To calculate Cohen's d, we first need to calculate the pooled standard deviation, which is the square root of ([(n1-1) * s1^2 + (n2-1) * s2^2] / [n1 + n2 - 2]) where s1 and s2 are the standard deviations and n1 and n2 are the sample sizes for the two groups.
Assuming equal sample sizes, s1 = s2 and the equation simplifies to s_pooled = s * sqrt(2/(n1+n2)).
With t = 2.12 and N = 25, we can use a t-table to find that the two-tailed p-value is approximately .04. This means we can reject the null hypothesis and conclude that there is a statistically significant difference between the two groups.
Using Cohen's d equation (d = (mean1 - mean2) / s_pooled), we get d = (0 - 2.12) / (s * sqrt(2/50)).

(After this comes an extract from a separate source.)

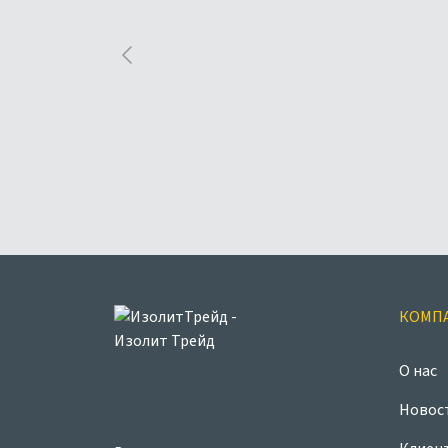
КОМП
О нас
Новос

Since we don't have the actual data or standard deviation, we can't calculate d exactly, but we can use approximations. A commonly used approximation is to assume a small effect size is .2, a medium effect size is .5, and a large effect size is .8.
With a calculated d of approximately .61, it falls between a medium and large effect size, so the best choice is C) .61.